Wada Akihiko, Tanaka Yuya, Nishizawa Mitsuo, Yamamoto Akira, Akashi Toshiaki, Hagiwara Akifumi, Hayakawa Yayoi, Kikuta Junko, Shimoji Keigo, Sano Katsuhiro, Kamagata Koji, Nakanishi Atsushi, Aoki Shigeki
Department of Radiology, Juntendo University Graduate School of Medicine, 2-1-1 Hongo, Bunkyo-ku, Tokyo, 113-8421, Japan.

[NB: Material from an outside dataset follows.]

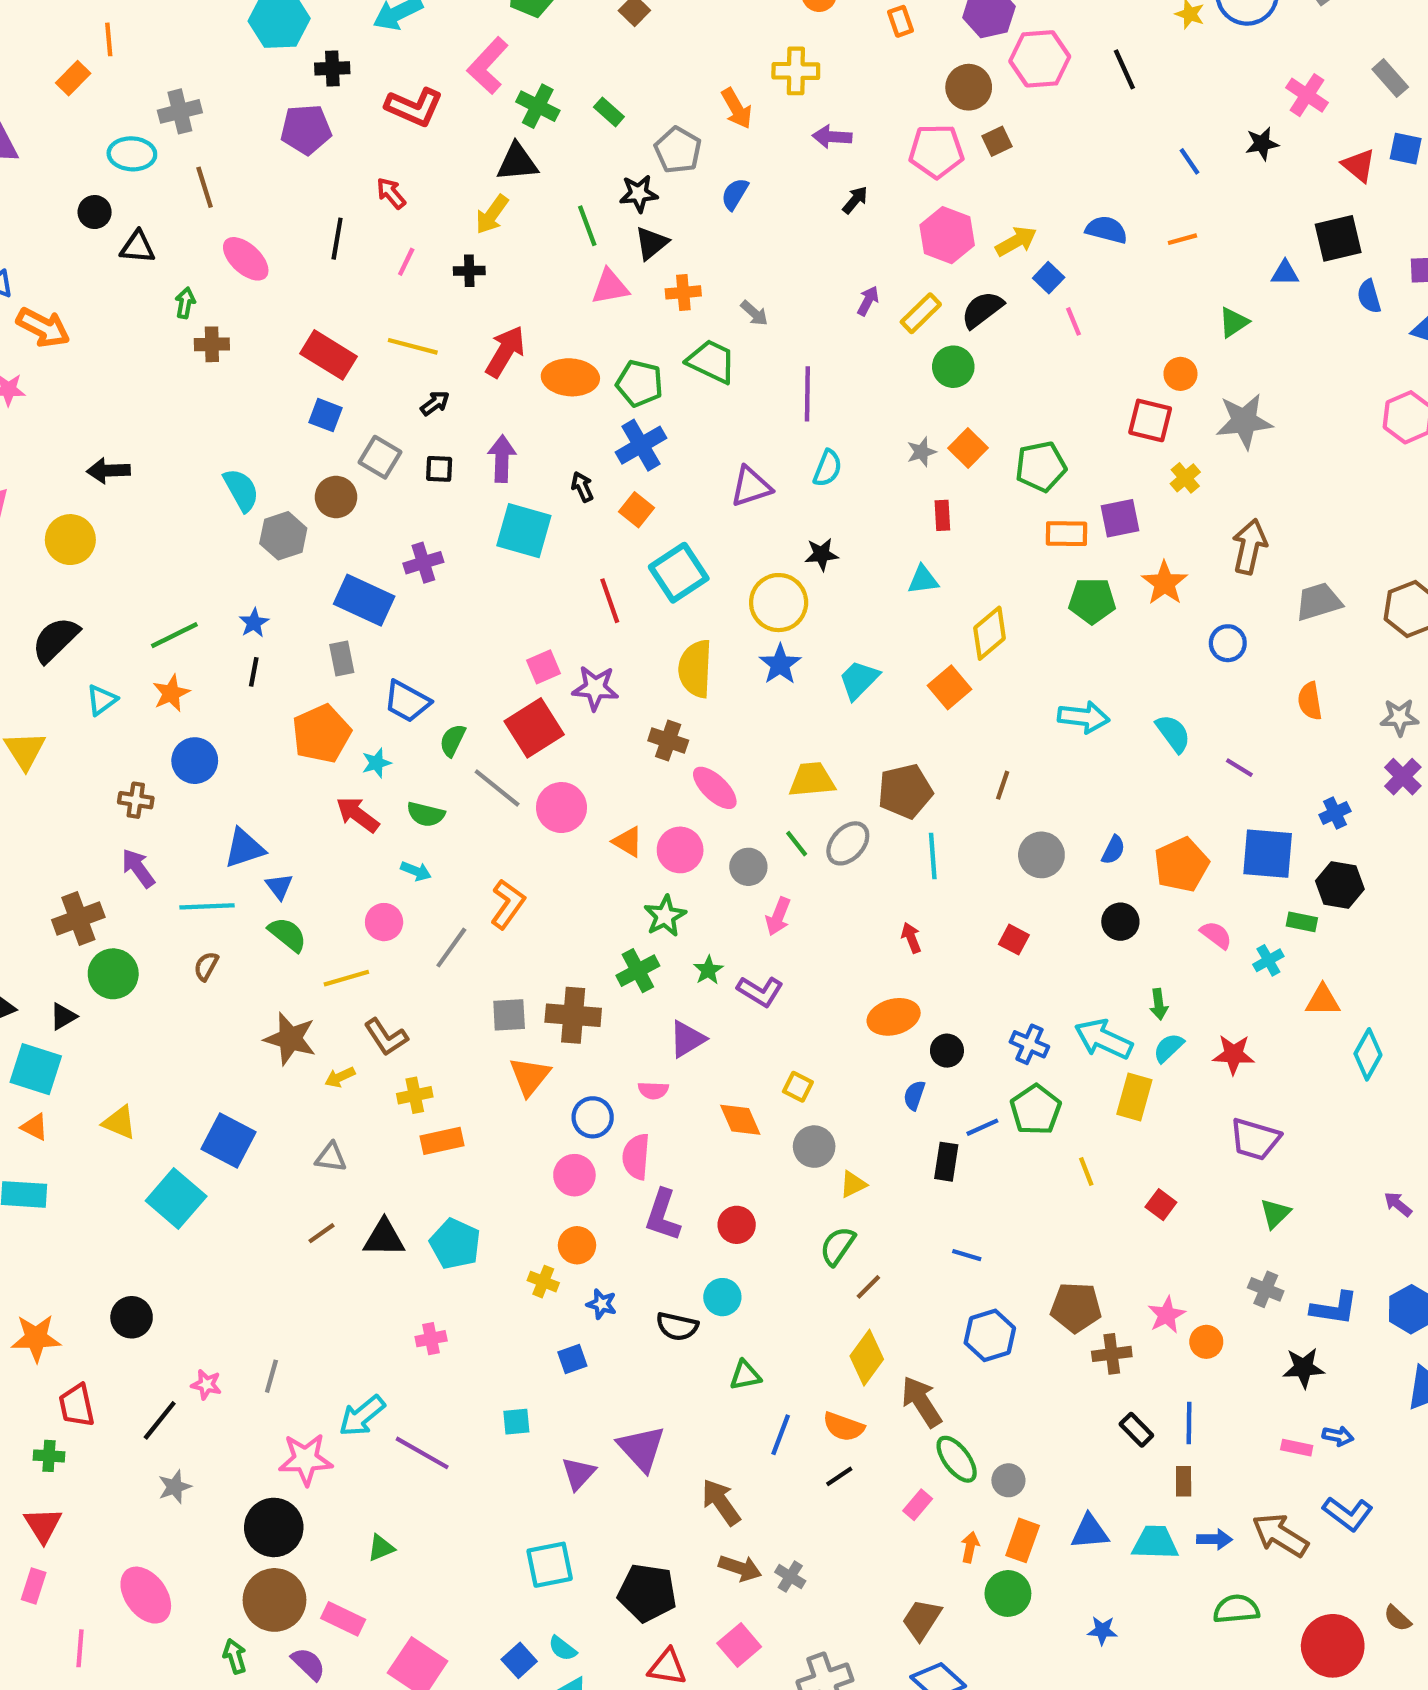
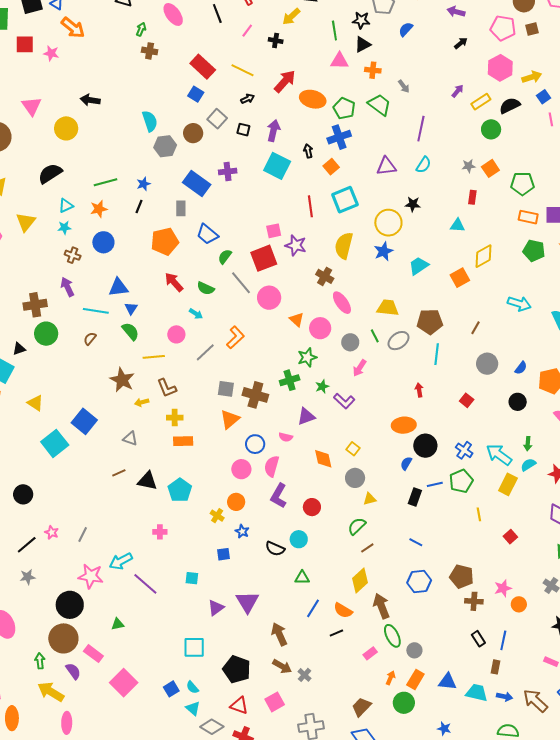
black line: (337, 239) -> (217, 13), turned -42
cyan star: (376, 763) -> (64, 228), moved
black circle: (947, 1051) -> (425, 446), size x1.5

Department of Radiology, The University of Tokyo School of Medicine, 7-3-1 Hongo, Bunkyo-ku, Tokyo, 113-8655, Japan.
NPJ Digit Med. 2025 Jul 2;8(1):395. doi: 10.1038/s41746-025-01802-z.
Large language models (LLMs) demonstrate significant potential in healthcare applications, but clinical deployment is limited by privacy concerns and insufficient medical domain training. This study investigated whether retrieval-augmented generation (RAG) can improve locally deployable LLM for radiology contrast media consultation. In 100 synthetic iodinated contrast media consultations we compared Llama 3.2-11B (baseline and RAG) with three cloud-based models-GPT-4o mini, Gemini 2.0 Flash and Claude 3.5 Haiku. A blinded radiologist ranked the five replies per case, and three LLM-based judges scored accuracy, safety, structure, tone, applicability and latency. Under controlled conditions, RAG eliminated hallucinations (0% vs 8%; χ²₍Yates₎ = 6.38, p = 0.012) and improved mean rank by 1.3 (Z = -4.82, p < 0.001), though performance gaps with cloud models persist. The RAG-enhanced model remained faster (2.6 s vs 4.9-7.3 s) while the LLM-based judges preferred it over GPT-4o mini, though the radiologist ranked GPT-4o mini higher. RAG thus provides meaningful improvements for local clinical LLMs while maintaining the privacy benefits of on-premise deployment.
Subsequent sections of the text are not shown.